DNA contains all of the coding for an organism’s biological function and is passed from one generation to another. Because of this DNA testing for paternity can be utilized. Additionally, sex-specific genetic material, like mitochondrial DNA, is passed from mother to offspring and can be used to track maternal heritage many generations back to identify common ancestry across species in evolutionary biology. Genetic information has also revolutionized forensic science, as a person’s DNA is unique and contained in all their cells, and because of that, we leave a trail of DNA throughout all our daily activities. Therefore, if a person’s DNA is known and a matching sample of DNA is found at the scene of a crime, it is conclusive that the person in question has been there at some point. This process is also known as DNA fingerprinting. Similar techniques can be used to track bacterial strains. These methods can help to significantly advance the food safety and quality industry by detecting microbiological transmission events within a factory, and such knowledge can be used to avoid pathogen or spoiler contaminations of the final product.
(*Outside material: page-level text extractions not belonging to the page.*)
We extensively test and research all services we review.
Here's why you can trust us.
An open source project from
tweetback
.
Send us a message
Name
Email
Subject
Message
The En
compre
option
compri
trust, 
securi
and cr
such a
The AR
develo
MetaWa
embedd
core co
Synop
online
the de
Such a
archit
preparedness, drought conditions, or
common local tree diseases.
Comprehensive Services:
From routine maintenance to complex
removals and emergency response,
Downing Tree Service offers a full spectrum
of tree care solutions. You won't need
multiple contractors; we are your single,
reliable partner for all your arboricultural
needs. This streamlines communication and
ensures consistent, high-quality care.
Therefore, the raw data from the sequencing process will then be subject to several bioinformatics analyses tools to produce either a draft genome, resulting from the assembly of this gigantic puzzle or a variation map by comparing the millions of fragments to a known genome to find the variable regions. Both of these approaches can be used to infer the relationships between bacterial strains found in a given place in similar ways to the DNA Fingerprinting process. The draft genomes can also be used to find target genes or mutations of interest that can have interesting phenotypic expression, such as antibiotic or biocide resistance in bacterial genomes.
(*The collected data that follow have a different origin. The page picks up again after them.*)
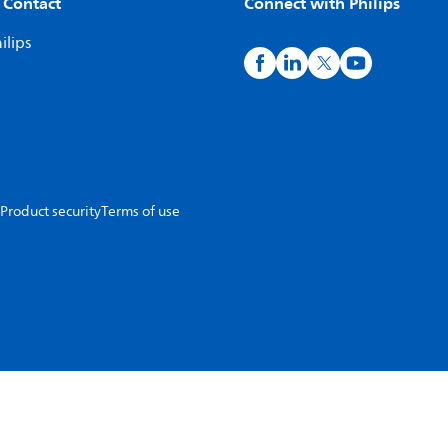
 Contact
Connect with Philips
ilips
Product security
Terms of use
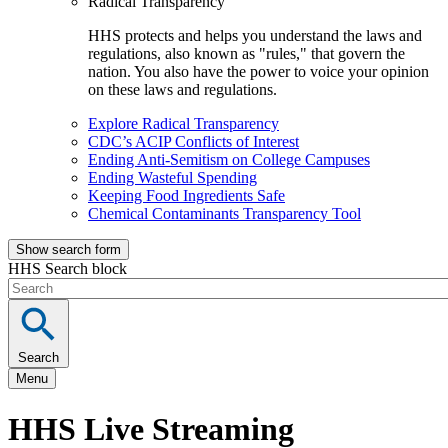
Radical Transparency
HHS protects and helps you understand the laws and
regulations, also known as "rules," that govern the
nation. You also have the power to voice your opinion
on these laws and regulations.
Explore Radical Transparency
CDC’s ACIP Conflicts of Interest
Ending Anti-Semitism on College Campuses
Ending Wasteful Spending
Keeping Food Ingredients Safe
Chemical Contaminants Transparency Tool
Show search form
HHS Search block
Search
Menu
HHS Live Streaming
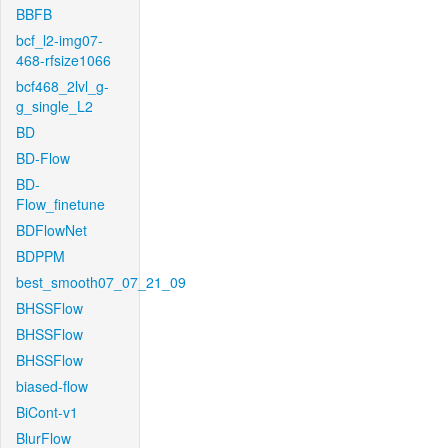
BBFB
bcf_l2-img07-
468-rfsize1066
bcf468_2lvl_g-
g_single_L2
BD
BD-Flow
BD-
Flow_finetune
BDFlowNet
BDPPM
best_smooth07_07_21_09
BHSSFlow
BHSSFlow
BHSSFlow
biased-flow
BiCont-v1
BlurFlow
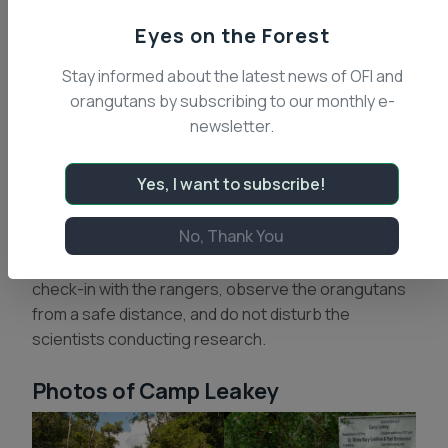
have gone on to receive their Ph.D. degrees.
Eyes on the Forest
Projects have ranged from orangutan, proboscis
monkey, gibbon and leaf-eating monkey behavior
Stay informed about the latest news of OFI and
and ecology, to studies of orangutan sign language
orangutans by subscribing to our monthly e-
abilities and cognition, to leech behavior, and river
newsletter.
system ecology.
Yes, I want to subscribe!
As an active research facility, Camp Leakey
welcomes day visitors with local guides. Visitors are
No, Thank You
not allowed to overnight at Camp Leakey. OFI staff
ask that you come with the appropriate permits,
check-in with the rangers, observe the orangutans
from a safe distance, and do not disturb the
scientists conducting research.
Photos of Camp Leakey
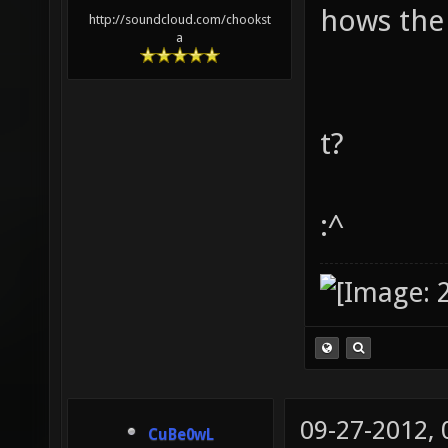
hows the
http://soundcloud.com/chookst
a
t?
:^
09-27-2012,
CuBe0wL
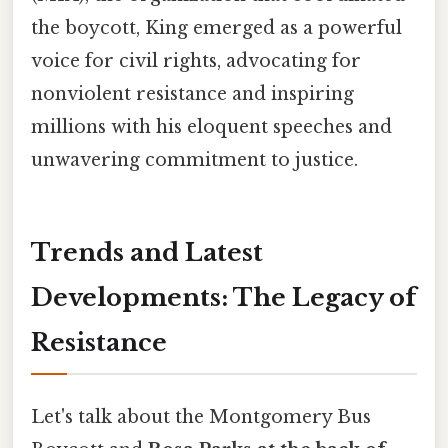
the boycott, King emerged as a powerful
voice for civil rights, advocating for
nonviolent resistance and inspiring
millions with his eloquent speeches and
unwavering commitment to justice.
Trends and Latest
Developments: The Legacy of
Resistance
Let's talk about the Montgomery Bus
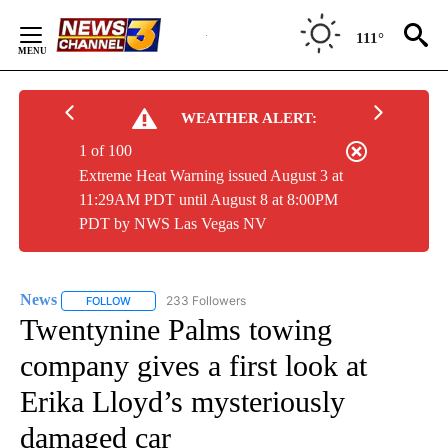
Skip
to
111°
Content
WEATHER ALERT:
1 of 100
Extreme Heat Warning issued August 3 at
11:29AM PDT until August 8 at 8:00PM
PDT by NWS Las Vegas NV
News
233 Followers
FOLLOW
FOLLOW "NEWS" TO RECEIVE NOTIFICATIONS ABOUT NEW 
Twentynine Palms towing
company gives a first look at
Erika Lloyd’s mysteriously
damaged car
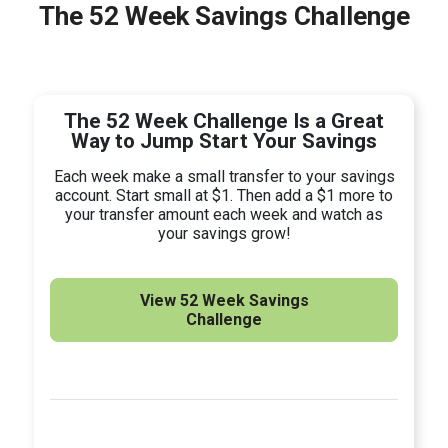
The 52 Week Savings Challenge
The 52 Week Challenge Is a Great
Way to Jump Start Your Savings
Each week make a small transfer to your savings
account. Start small at $1. Then add a $1 more to
your transfer amount each week and watch as
your savings grow!
View 52 Week Savings
Challenge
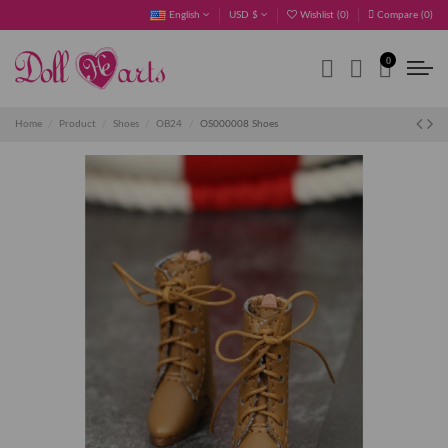
English
USD $
Wishlist (
0
)
Compare (
0
)
0
Home
Product
Shoes
OB24
OS000008 Shoes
Microorganisms are ubiquitous to life and provide a beneficial symbiotic relationship with larger organisms in addition to specific microbes being a source of infection and disease. Within the human body, an incredibly complex ecosystem of different microorganisms exists as a microbiome, and the state of that biome has been proven to directly impact human health. In other organisms or in larger ecological systems, microbiomes are also recognized as critical players. Understanding identities and balance between different species in a microbiome can yield valuable information related to the action of the microbe community. However, measurement of a microbiome using traditional cell culture methods is problematic as not all microbes grow favorably in standard cell culture conditions – some not at all – making it difficult or impossible to build a comprehensive view of the entire microbe community present.

Metagenomics is the sequencing of a whole community of microorganism DNA as opposed to sequencing just the individual microbes. Using methods common to whole genome sequencing, a mix of DNA from different individual microbes can be sequenced, and this information used to reconstruct the species profile of the entire microbiome population. In addition to the species profile of a microbial population, the genetic sequence of each member can also be known and compared with other members of the same species from other microbiomes to understand how those microbes have evolved or adapted to their specific environments.

Metagenomics has enabled elucidation of the relationship between microbiomes and larger systems, such as the soil of a farm, and the role of these microbiomes in nutrient cycling, disease suppression, and nitrogen fixation. In humans, the relationship between gut microbiome and health is clear, although the mechanisms themselves still remain under investigation.